Utility methods to enable switching easily between GPT and Ollama

In [None]:
models = {
    "ollama": {"small": "llama3.2:1b", "regular": "llama3.2:latest", "big": "llama3.3:latest"},
    "openai": {"small": "gpt-4o-mini", "regular": "gpt-4o", "big": "o1"},
    "deepseek": {"small": "deepseek-r1:1.5b", "regular": "deepseek-r1:latest", "big": "deepseek-r1:14b"},
}
model_type = "ollama"
if model_type == "ollama":
    model_name = "llama3.2:latest"
    small_model_name = "llama3.2:1b"
    big_model_name = "llama3.1:latest"
else:
    model_name = "gpt-4o"
    small_model_name = "gpt-4mini"
    big_model_name = "o1"

In [None]:
current_llm = None

llms = {
    "ollama": {"small": None, "regular": None, "big": None},
    "openai": {"small": None, "regular": None, "big": None},
    "deepseek": {"small": None, "regular": None, "big": None},
    "models": {"ollama": ChatOllama, "openai": ChatOpenAI, "deepseek": ChatOllama},
}

def get_llm(type="ollama", size="regular"):
    # if the current_llm is None, create a new one and assign it to that global variable
    # then return current_llm
    global llms
    #if llms["type"][size] is None:
    #    llms["type"][size] = llms["models"][type](model=models[type][size], temperature=0)  
    #return llms["type"][size]
    return llms["models"][type](model=models[type][size], temperature=0)

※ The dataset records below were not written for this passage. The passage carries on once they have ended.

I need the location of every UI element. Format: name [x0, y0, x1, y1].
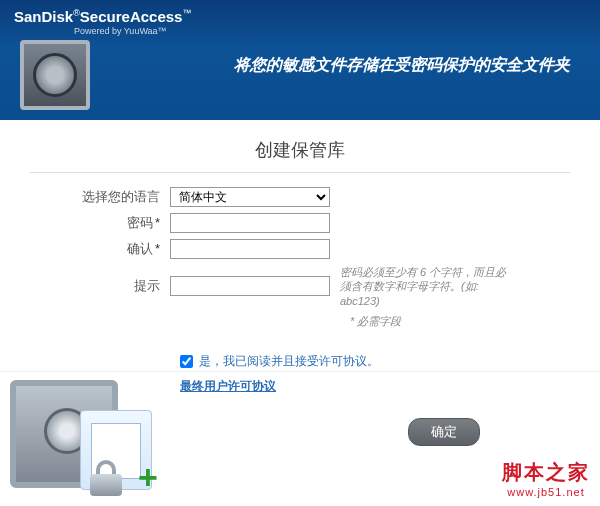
powered-by: Powered by YuuWaa™	[74, 26, 586, 36]
language-select[interactable]: 简体中文	[170, 187, 330, 207]
brand-product: SecureAccess	[80, 8, 183, 25]
row-hint: 提示 密码必须至少有 6 个字符，而且必须含有数字和字母字符。(如: abc12…	[30, 265, 570, 308]
consent-row[interactable]: 是，我已阅读并且接受许可协议。	[180, 353, 570, 370]
brand-sandisk: SanDisk	[14, 8, 73, 25]
password-label: 密码*	[30, 214, 170, 232]
consent-text: 是，我已阅读并且接受许可协议。	[199, 353, 379, 370]
required-star: *	[155, 215, 160, 230]
tagline: 将您的敏感文件存储在受密码保护的安全文件夹	[234, 55, 570, 76]
vault-illustration: +	[10, 380, 170, 500]
watermark-url: www.jb51.net	[502, 486, 590, 498]
app-header: SanDisk®SecureAccess™ Powered by YuuWaa™…	[0, 0, 600, 120]
footer: + 确定 脚本之家 www.jb51.net	[0, 371, 600, 506]
brand-name: SanDisk®SecureAccess™	[14, 8, 191, 25]
lock-icon	[90, 460, 122, 496]
row-password: 密码*	[30, 213, 570, 233]
required-star: *	[155, 241, 160, 256]
watermark-site-name: 脚本之家	[502, 459, 590, 486]
password-input[interactable]	[170, 213, 330, 233]
watermark: 脚本之家 www.jb51.net	[502, 459, 590, 498]
row-language: 选择您的语言 简体中文	[30, 187, 570, 207]
password-policy-note: 密码必须至少有 6 个字符，而且必须含有数字和字母字符。(如: abc123)	[340, 265, 510, 308]
ok-button[interactable]: 确定	[408, 418, 480, 446]
plus-icon: +	[138, 466, 166, 494]
main-form: 创建保管库 选择您的语言 简体中文 密码* 确认* 提示 密码必须至少有 6 个…	[0, 120, 600, 395]
confirm-label: 确认*	[30, 240, 170, 258]
confirm-label-text: 确认	[127, 241, 153, 256]
confirm-input[interactable]	[170, 239, 330, 259]
page-title: 创建保管库	[30, 138, 570, 173]
consent-checkbox[interactable]	[180, 355, 193, 368]
brand-block: SanDisk®SecureAccess™ Powered by YuuWaa™	[14, 8, 586, 36]
language-label: 选择您的语言	[30, 188, 170, 206]
hint-input[interactable]	[170, 276, 330, 296]
brand-reg: ®	[73, 8, 80, 18]
lock-body-icon	[90, 474, 122, 496]
hint-label: 提示	[30, 277, 170, 295]
brand-tm: ™	[182, 8, 191, 18]
row-confirm: 确认*	[30, 239, 570, 259]
safe-icon	[20, 40, 90, 110]
password-label-text: 密码	[127, 215, 153, 230]
required-fields-note: * 必需字段	[350, 314, 570, 329]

def get_tool_llm(tool_class, type="ollama", size="regular"):
    llm = get_llm(type, size)
    llm_with_tool = llm.bind_tools([tool_class])

    return llm_with_tool

def get_llm_with_tools(tools, type="ollama", size="regular"):
    llm = get_llm(type, size)
    llm_with_tools = llm.bind_tools(tools)

    return llm_with_tools

Set up the logging

In [None]:
import logging
import sys

def configure_logging(log_to_file: bool = False, logfile: str = "app.log", level: int = logging.DEBUG): 
    logger = logging.getLogger(__name__)
    logger.setLevel(level)
    formatter = logging.Formatter(
        fmt="%(asctime)s - %(levelname)s - [%(module)s.%(funcName)s] - %(message)s",
        datefmt="%Y-%m-%d %H:%M:%S"
    )

    # Clear existing handlers
    if logger.hasHandlers():
        logger.handlers.clear()

    if log_to_file:
        file_handler = logging.FileHandler(logfile)
        file_handler.setFormatter(formatter)
        logger.addHandler(file_handler)
    else:
        stream_handler = logging.StreamHandler(sys.stdout)
        stream_handler.setFormatter(formatter)
        logger.addHandler(stream_handler)

    return logger

logger = configure_logging(True, level=logging.INFO)
logger.info("Logging initialized successfully.")

In [None]:
def dump_graph(snapshot):
    for key in snapshot.values.keys():
        logger.info(f"Key: {key}")
        if key != "messages":
            for value in snapshot.values[key]:
                logger.info(f"{key}: {value}")
        else:
            logger.info(f"Messages: {len(snapshot.values[key])}")


In [None]:

def preprocess_input(input_string: str) -> str:
    """
    Preprocess the input string to handle any syntax issues.

    Parameters:
        input_string (str): The raw input string.

    Returns:
        str: A cleaned-up string ready for evaluation.
    """
    # Escape double quotes inside the string while keeping JSON format intact
    input_string = input_string.strip()
    input_string = input_string.replace('""', '"')
    input_string = input_string.replace("\\'s", "'s")  # Correct escaped single quotes
    # find the position of the last close bracket "]"
    last_close_bracket = input_string.rfind("]")
    # if the last close bracket is not the last character trim to that position (as long as it was found)
    if last_close_bracket != -1:
        input_string = input_string[:last_close_bracket + 1]
        # if the second last character is a period, remove it
        if input_string[-2] == ".":
            input_string = input_string[:-2] + input_string[-1]

    return input_string

    
def string_to_array(input_string):
    """
    Convert the given string variable `input_string` into an array of strings.

    Parameters:
        input_string (str): A string representation of a Python list.

    Returns:
        list: A list of strings.
    """
    import ast

    try:
        # Use ast.literal_eval to safely evaluate the string as a Python list
        result = ast.literal_eval(input_string)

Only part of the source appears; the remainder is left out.